[Stored data entries]:
Content starts
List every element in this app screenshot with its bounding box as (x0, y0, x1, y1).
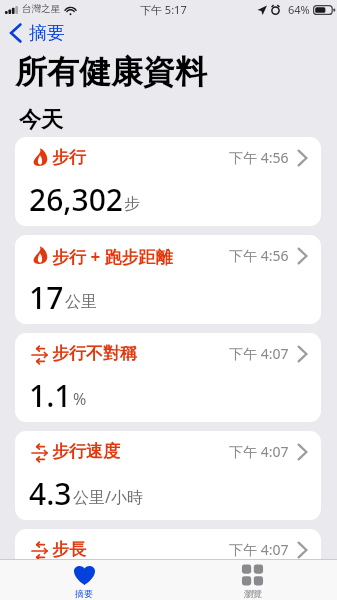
staticText: 摘要 (29, 22, 65, 45)
button[interactable]: 摘要 (0, 560, 168, 599)
button[interactable]: 瀏覽 (168, 560, 337, 599)
staticText: 步行 + 跑步距離 (52, 245, 173, 268)
staticText: 17 (29, 277, 64, 318)
staticText: 下午 5:17 (140, 2, 187, 17)
button[interactable]: 摘要 (0, 21, 73, 45)
staticText: 所有健康資料 (15, 52, 207, 92)
staticText: 台灣之星 (22, 3, 60, 15)
staticText: 摘要 (75, 588, 93, 599)
staticText: 瀏覽 (244, 588, 262, 599)
staticText: 26,302 (29, 179, 123, 220)
staticText: 步行不對稱 (52, 343, 137, 364)
staticText: 下午 4:07 (229, 442, 289, 461)
button[interactable]: 步行 (15, 137, 321, 226)
staticText: 64% (288, 2, 310, 17)
staticText: 公里 (65, 292, 97, 312)
staticText: 4.3 (29, 473, 72, 514)
staticText: 步長 (52, 539, 86, 560)
staticText: % (73, 388, 87, 410)
button[interactable]: 步行速度 (15, 431, 321, 520)
staticText: 下午 4:07 (229, 344, 289, 363)
staticText: 步行 (52, 147, 86, 168)
staticText: 下午 4:07 (229, 540, 289, 559)
staticText: 公里/小時 (73, 486, 143, 508)
button[interactable]: 步長 (15, 529, 321, 600)
staticText: 下午 4:56 (229, 246, 289, 265)
staticText: 下午 4:56 (229, 148, 289, 167)
staticText: 步 (124, 194, 140, 214)
staticText: 今天 (19, 106, 63, 134)
button[interactable]: 步行不對稱 (15, 333, 321, 422)
staticText: 1.1 (29, 375, 72, 416)
button[interactable]: 步行 + 跑步距離 (15, 235, 321, 324)
staticText: 步行速度 (52, 441, 120, 462)
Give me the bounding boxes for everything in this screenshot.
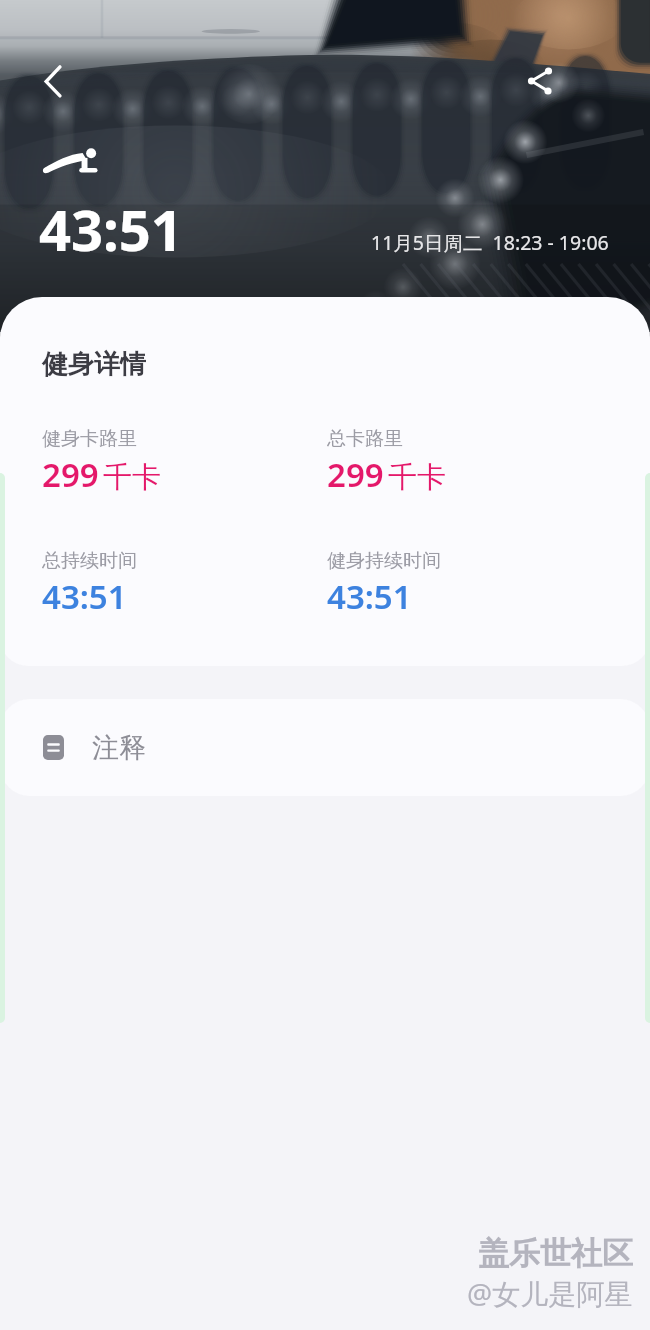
staticText: 299 xyxy=(327,452,384,497)
staticText: 注释 xyxy=(92,731,146,765)
staticText: 健身卡路里 xyxy=(42,427,137,451)
staticText: 299 xyxy=(42,452,99,497)
staticText: 健身持续时间 xyxy=(327,549,441,573)
button[interactable]: Share xyxy=(513,57,561,105)
button[interactable]: 注释 xyxy=(0,699,650,796)
staticText: 43:51 xyxy=(42,574,127,619)
staticText: 总持续时间 xyxy=(42,549,137,573)
staticText: 健身详情 xyxy=(42,348,146,381)
staticText: @女儿是阿星 xyxy=(467,1274,633,1312)
staticText: 千卡 xyxy=(103,459,161,496)
staticText: 千卡 xyxy=(388,459,446,496)
staticText: 11月5日周二 18:23 - 19:06 xyxy=(371,229,609,256)
button[interactable]: Back xyxy=(28,51,74,97)
staticText: 43:51 xyxy=(39,191,183,267)
staticText: 43:51 xyxy=(327,574,412,619)
staticText: 盖乐世社区 xyxy=(478,1234,633,1273)
staticText: 总卡路里 xyxy=(327,427,403,451)
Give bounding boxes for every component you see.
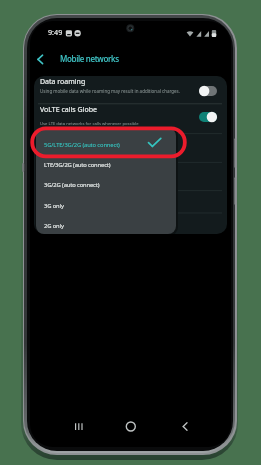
button[interactable] [120, 416, 142, 438]
button[interactable] [36, 170, 176, 190]
staticText: 3G only [44, 202, 64, 210]
button[interactable] [36, 150, 176, 170]
staticText: 3G/2G (auto connect) [44, 181, 100, 189]
staticText: 2G only [44, 222, 64, 230]
staticText: Use LTE data networks for calls whenever… [40, 121, 139, 127]
button[interactable] [34, 76, 227, 104]
button[interactable] [36, 210, 176, 230]
button[interactable] [34, 104, 227, 128]
button[interactable] [199, 112, 217, 122]
staticText: 5G/LTE/3G/2G (auto connect) [44, 141, 120, 149]
button[interactable] [33, 51, 49, 67]
button[interactable] [36, 190, 176, 210]
button[interactable] [36, 130, 176, 150]
staticText: VoLTE calls Globe [40, 105, 97, 115]
staticText: Data roaming [40, 77, 86, 87]
staticText: 9:49 [48, 27, 63, 37]
button[interactable] [199, 86, 217, 96]
staticText: Using mobile data while roaming may resu… [40, 88, 180, 94]
button[interactable] [66, 416, 88, 438]
button[interactable] [174, 416, 196, 438]
staticText: LTE/3G/2G (auto connect) [44, 161, 111, 169]
staticText: Mobile networks [60, 53, 119, 64]
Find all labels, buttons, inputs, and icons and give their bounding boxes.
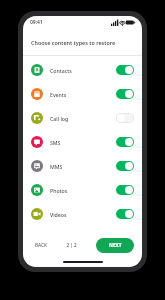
staticText: BACK (35, 242, 47, 248)
button[interactable]: Toggle on (116, 65, 134, 75)
staticText: NEXT (109, 242, 122, 249)
button[interactable]: Toggle on (116, 161, 134, 171)
button[interactable]: Toggle on (116, 89, 134, 99)
staticText: SMS (50, 139, 61, 146)
button[interactable]: MMS (23, 154, 142, 178)
button[interactable]: NEXT (96, 238, 134, 253)
staticText: Contacts (50, 67, 72, 74)
button[interactable]: Photos (23, 178, 142, 202)
button[interactable]: SMS (23, 130, 142, 154)
button[interactable]: Toggle on (116, 209, 134, 219)
staticText: Videos (50, 211, 67, 218)
staticText: MMS (50, 163, 63, 170)
button[interactable]: Videos (23, 202, 142, 226)
button[interactable]: Contacts (23, 58, 142, 82)
button[interactable]: Call log (23, 106, 142, 130)
button[interactable]: Toggle on (116, 137, 134, 147)
staticText: Choose content types to restore (31, 39, 116, 46)
button[interactable]: Toggle on (116, 185, 134, 195)
button[interactable]: Toggle off (116, 113, 134, 123)
staticText: 2 | 2 (66, 242, 77, 248)
staticText: 09:41 (30, 19, 43, 26)
button[interactable]: BACK (32, 239, 50, 251)
staticText: Events (50, 91, 67, 98)
staticText: Call log (50, 115, 69, 122)
button[interactable]: Events (23, 82, 142, 106)
staticText: Photos (50, 187, 68, 194)
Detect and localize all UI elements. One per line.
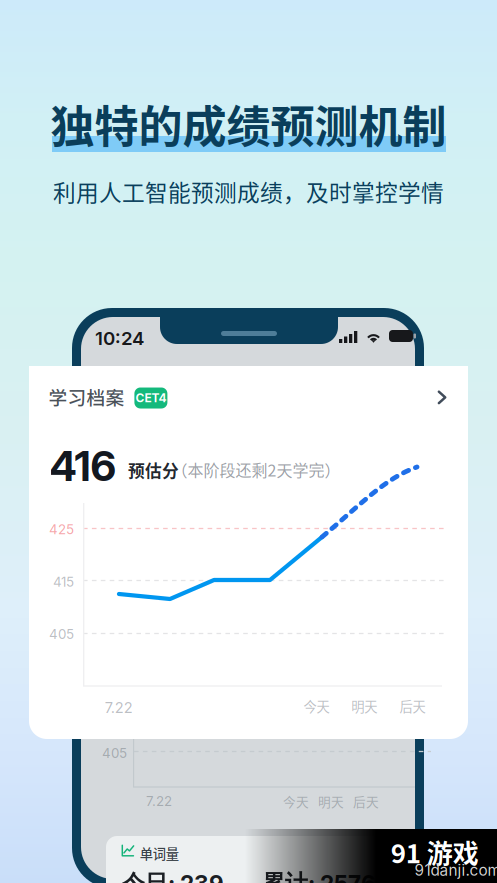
staticText: 学习档案 bbox=[48, 383, 124, 410]
staticText: 7.22 bbox=[146, 793, 172, 809]
staticText: 今日: 239 bbox=[122, 869, 224, 883]
staticText: 单词量 bbox=[140, 844, 179, 863]
staticText: 91 游戏 bbox=[391, 833, 479, 871]
staticText: 累计: 2576 bbox=[262, 869, 376, 883]
staticText: 416 bbox=[50, 441, 117, 491]
staticText: 91danji.com bbox=[414, 861, 497, 880]
staticText: 独特的成绩预测机制 bbox=[50, 92, 446, 156]
staticText: 415 bbox=[53, 574, 74, 590]
staticText: 10:24 bbox=[95, 327, 144, 350]
staticText: 7.22 bbox=[105, 699, 133, 717]
staticText: 425 bbox=[49, 521, 74, 537]
staticText: 明天 bbox=[351, 696, 377, 716]
staticText: CET4 bbox=[135, 391, 166, 405]
staticText: （本阶段还剩2天学完） bbox=[172, 458, 340, 481]
staticText: 明天 bbox=[318, 792, 344, 810]
staticText: 405 bbox=[49, 626, 74, 642]
staticText: 405 bbox=[102, 745, 127, 761]
staticText: 后天 bbox=[353, 792, 379, 810]
button[interactable]: 学习档案 bbox=[29, 366, 468, 424]
staticText: 预估分 bbox=[128, 458, 179, 482]
staticText: 今天 bbox=[283, 792, 309, 810]
staticText: 后天 bbox=[400, 696, 426, 716]
staticText: 今天 bbox=[303, 696, 329, 716]
staticText: 利用人工智能预测成绩，及时掌控学情 bbox=[53, 175, 444, 208]
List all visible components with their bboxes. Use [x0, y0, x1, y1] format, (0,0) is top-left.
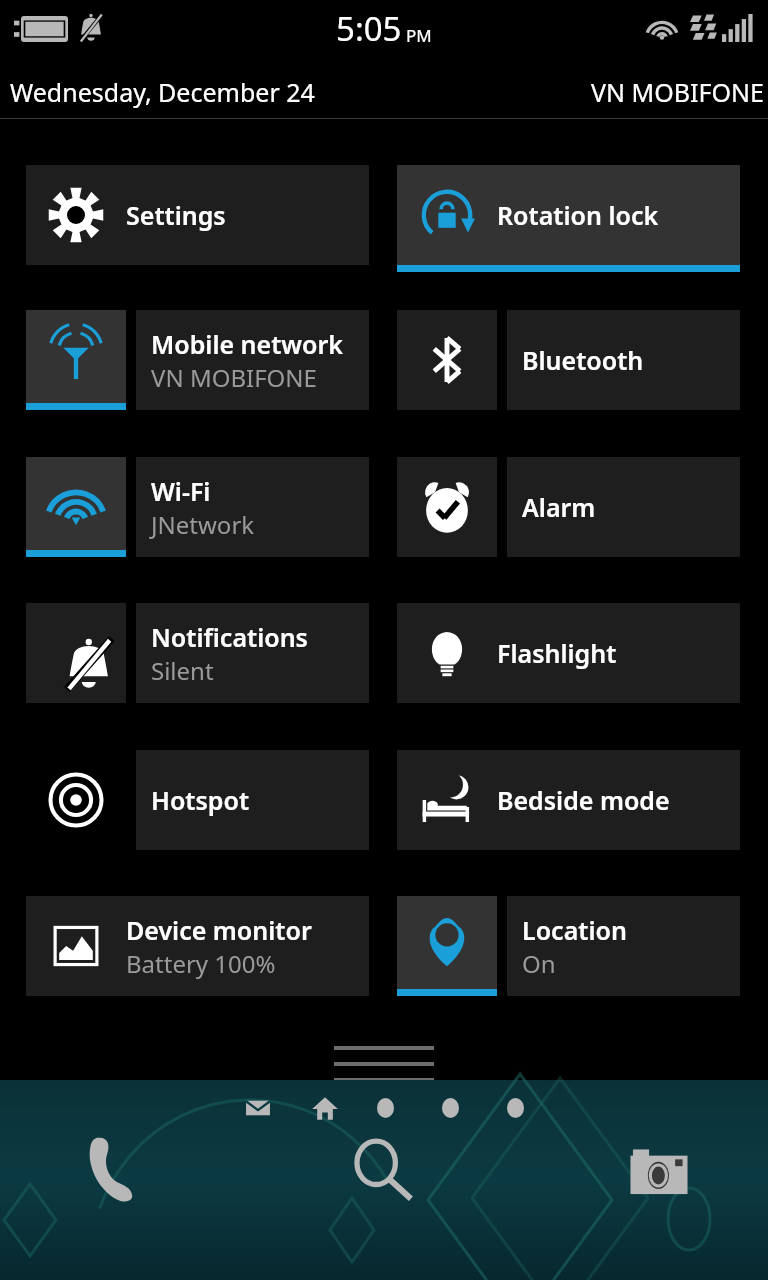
staticText: Silent	[151, 654, 214, 687]
button[interactable]: Bluetooth	[397, 310, 740, 410]
staticText: Alarm	[522, 490, 596, 524]
button[interactable]: Messages	[245, 1095, 271, 1121]
button[interactable]: Search	[352, 1138, 414, 1200]
staticText: Wednesday, December 24	[10, 75, 315, 109]
staticText: Battery 100%	[126, 947, 276, 980]
button[interactable]: Hotspot	[26, 750, 369, 850]
staticText: Flashlight	[497, 636, 617, 670]
button[interactable]: Location	[397, 896, 740, 996]
staticText: Settings	[126, 198, 226, 232]
button[interactable]: Settings	[26, 165, 369, 265]
staticText: JNetwork	[151, 508, 255, 541]
staticText: Wi-Fi	[151, 474, 211, 508]
staticText: 5:05	[336, 6, 402, 51]
button[interactable]: Notifications	[26, 603, 369, 703]
staticText: PM	[406, 24, 432, 47]
staticText: Device monitor	[126, 913, 312, 947]
staticText: Bedside mode	[497, 783, 670, 817]
button[interactable]: Mobile network	[26, 310, 369, 410]
button[interactable]	[377, 1098, 394, 1118]
button[interactable]	[507, 1098, 524, 1118]
staticText: Rotation lock	[497, 198, 659, 232]
button[interactable]: Home	[311, 1094, 339, 1122]
staticText: VN MOBIFONE	[151, 361, 317, 394]
button[interactable]: Flashlight	[397, 603, 740, 703]
staticText: Bluetooth	[522, 343, 644, 377]
button[interactable]: Phone	[80, 1136, 144, 1200]
staticText: On	[522, 947, 556, 980]
staticText: VN MOBIFONE	[591, 75, 764, 109]
button[interactable]: Rotation lock	[397, 165, 740, 272]
button[interactable]	[442, 1098, 459, 1118]
button[interactable]: Camera	[628, 1142, 690, 1204]
button[interactable]: Device monitor	[26, 896, 369, 996]
button[interactable]: Wi-Fi	[26, 457, 369, 557]
staticText: Mobile network	[151, 327, 344, 361]
button[interactable]: Alarm	[397, 457, 740, 557]
staticText: Notifications	[151, 620, 308, 654]
staticText: Hotspot	[151, 783, 250, 817]
staticText: Location	[522, 913, 627, 947]
button[interactable]: Bedside mode	[397, 750, 740, 850]
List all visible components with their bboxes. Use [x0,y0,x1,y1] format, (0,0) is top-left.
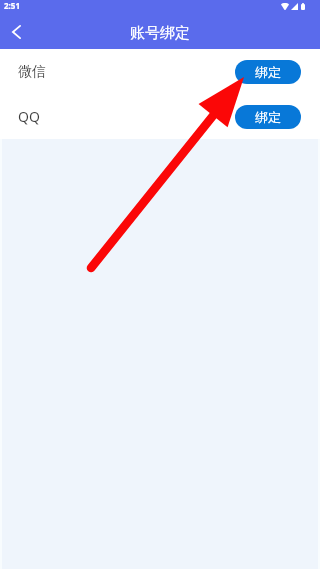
staticText: 绑定 [255,64,281,80]
button[interactable]: 微信 [0,49,320,94]
staticText: 绑定 [255,109,281,125]
button[interactable]: 绑定 [235,60,301,84]
staticText: 账号绑定 [130,24,190,43]
button[interactable]: 绑定 [235,105,301,129]
button[interactable]: QQ [0,94,320,139]
staticText: QQ [18,107,40,126]
staticText: 微信 [18,63,46,81]
staticText: 2:51 [4,0,20,11]
button[interactable]: Back [0,15,33,48]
Content ends
Check each line above for the string "MOBIFONE" and copy the ones that have it.

[Response box]:
staticText: VN MOBIFONE	[151, 361, 317, 394]
staticText: VN MOBIFONE	[591, 75, 764, 109]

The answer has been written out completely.